Nino fronça les sourcils et prit le temps de peser cette information. Toute à sa joie de se retrouver seule avec Jaffar, elle n'avait pas songé un instant à ce que les autres pourraient en penser.
« Pourquoi ne pas m'en avoir parlé ?
- Je n'ai pas compris que cela vous blessait. »
Jaffar poussa un profond soupir, libéra ses poignets puis se passa la main dans les cheveux.
« Nino... Je ne suis pas très doué pour les relations, admit-il avec gravité. Si vous ne me parlez pas, je ne suis pas sûr d'être capable de deviner ce qui se passe dans cette tête. »
Il ponctua cette déclaration d'une caresse rapide sur le front de la jeune fille. Celle-ci résista tant bien que mal à l'envie de tendre le cou pour en réclamer davantage.
« Mais quand nous sommes seuls, vous vous conduisez de la même façon, objecta-t-elle avec une moue contrariée. Il n'y a pourtant pas de risque de ragot.
- Quand nous sommes seuls, ce n'est pas des ragots que je veux vous protéger, murmura Jaffar, le visage assombri.
- De quoi, alors ? » insista-t-elle.
Jaffar se détourna. Lorsqu'il reprit la parole, sa voix s'était altérée :
« Parfois, elle s'amusait à me toucher comme l'a fait la serveuse tout à l'heure. Elle me caressait le visage ou la main et riait de mon absence de réaction. Elle disait que j'étais fait de glace, mais ce n'était pas vrai. À l'intérieur... à l'intérieur, j'étais submergé de dégoût. »

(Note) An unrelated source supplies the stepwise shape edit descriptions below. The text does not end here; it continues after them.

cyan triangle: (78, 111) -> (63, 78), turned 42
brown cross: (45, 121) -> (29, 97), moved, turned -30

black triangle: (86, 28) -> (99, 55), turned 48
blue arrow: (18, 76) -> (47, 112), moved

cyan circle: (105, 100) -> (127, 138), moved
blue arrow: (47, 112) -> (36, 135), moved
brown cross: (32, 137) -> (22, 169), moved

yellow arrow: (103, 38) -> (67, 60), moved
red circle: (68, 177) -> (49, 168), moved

Nino esquissa une grimace horrifiée. Elle n'était pas certaine de vouloir en entendre davantage. Elle... Toujours elle. Toujours là pour salir, souiller, détruire. Toujours là pour ôter au bonheur la moindre chance d'éclore.

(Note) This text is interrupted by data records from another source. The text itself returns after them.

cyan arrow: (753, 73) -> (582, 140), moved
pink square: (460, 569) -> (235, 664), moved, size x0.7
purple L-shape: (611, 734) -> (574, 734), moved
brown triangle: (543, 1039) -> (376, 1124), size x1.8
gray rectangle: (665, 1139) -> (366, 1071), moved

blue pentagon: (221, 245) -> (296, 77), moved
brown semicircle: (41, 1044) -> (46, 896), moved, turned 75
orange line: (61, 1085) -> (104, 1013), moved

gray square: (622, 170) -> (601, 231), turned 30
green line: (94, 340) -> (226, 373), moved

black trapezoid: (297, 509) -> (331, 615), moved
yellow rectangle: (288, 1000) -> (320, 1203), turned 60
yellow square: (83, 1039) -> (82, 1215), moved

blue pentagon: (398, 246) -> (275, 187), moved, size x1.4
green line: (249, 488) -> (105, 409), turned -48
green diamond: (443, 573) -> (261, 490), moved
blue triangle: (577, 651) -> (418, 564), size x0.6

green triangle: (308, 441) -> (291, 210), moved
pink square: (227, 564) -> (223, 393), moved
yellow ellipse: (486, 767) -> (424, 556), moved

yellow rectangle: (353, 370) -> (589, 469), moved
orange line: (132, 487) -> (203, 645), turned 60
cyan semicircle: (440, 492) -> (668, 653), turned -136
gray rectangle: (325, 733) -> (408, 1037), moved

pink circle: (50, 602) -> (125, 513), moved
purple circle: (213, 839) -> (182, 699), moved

« Jamais je ne pourrai supporter de vous causer le moindre tort, Nino, reprit Jaffar en plongeant de nouveau son regard dans le sien. Jamais je ne pourrai supporter que vous ayez peur, que vous ayez mal. Je veux que vous soyez prête. Et je veux être prêt, moi aussi. C'est pour cela que je préfère attendre. »
La jeune fille hocha la tête, les yeux embués, avant de se blottir contre Jaffar dans un élan irrépressible. À son grand soulagement, les bras de son compagnon se refermèrent aussitôt autour d'elle. Ils restèrent ainsi longtemps soudés l'un à l'autre. Il sembla à Nino qu'elle ne s'était pas sentie aussi heureuse, aussi entière, depuis des semaines. Ce fut pourtant elle qui rompit leur étreinte en se reculant légèrement.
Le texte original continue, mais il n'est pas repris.